On Mon, 9 Aug 2010 02:00:05 -0700
"fibreraid@gmail.com" <fibreraid@gmail.com> wrote:

> Hi Neil,
> 
> I tested out mdadm 3.1.3 on my configuration and great news! Problem
> solved. After 30 reboots, all md's have come up correctly each and
> every time. I did not have to use watershed either for the mdadm -i
> command.

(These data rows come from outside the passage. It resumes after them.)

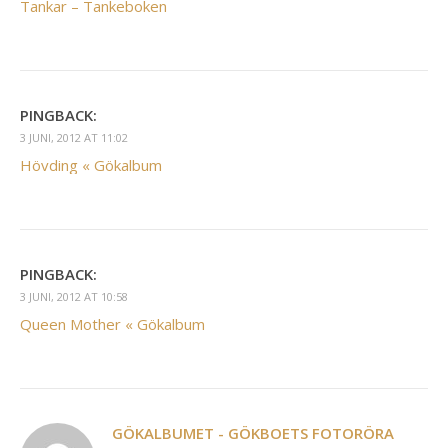
Tankar – Tankeboken
PINGBACK:
3 JUNI, 2012 AT 11:02
Hövding « Gökalbum
PINGBACK:
3 JUNI, 2012 AT 10:58
Queen Mother « Gökalbum
GÖKALBUMET - GÖKBOETS FOTORÖRA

Thanks for your recommendation!
> 

Thanks for the confirmation - I hoped it 3.1.3 would fix it but wasn't
completely confident.

Thanks,
NeilBrown


^ permalink raw reply	[flat|nested] 11+ messages in thread

* Re: md's fail to assemble correctly consistently at system startup - mdadm 3.1.2 and Ubuntu 10.04
  2010-08-08 14:26   ` fibreraid
  2010-08-09  9:00     ` fibreraid
@ 2010-08-09 11:00     ` Neil Brown
  2010-08-09 11:58       ` fibreraid
  1 sibling, 1 reply; 11+ messages in thread
From: Neil Brown @ 2010-08-09 11:00 UTC (permalink / raw)
  To: fibreraid; +Cc: linux-raid

On Sun, 8 Aug 2010 07:26:59 -0700
"fibreraid@gmail.com" <fibreraid@gmail.com> wrote:

> Thank you Neil for the reply and heads-up on 3.1.3. I will test that
> immediately and report back my findings.
> 
> One potential issue I noticed is that Ubuntu Lucid's default kernel
> configuration has CONFIG_MD_AUTODETECT enabled. I thought this feature
> might conflict with udev, so I've attempted to disable this by adding
> a parameter to my grub2 bootup: raid=noautodetect. But I am not sure
> if this is effective. Do you think this kernel setting could also be a
> problem source?

If you don't use "Linux raid autodetect" partition types (which you say below
that you don't) this CONFIG setting will have no effect at all.

> 
> Another method I was contemplating to avoid a potential locking issue
> is to have udev's mdadm -i command run with watershed, which should in
> theory serialize it. What do you think?
> 
> SUBSYSTEM=="block", ACTION=="add|change", ENV{ID_FS_TYPE}=="linux_raid*", \
>    RUN+="watershed -i mdadm /sbin/mdadm --incremental $env{DEVNAME}"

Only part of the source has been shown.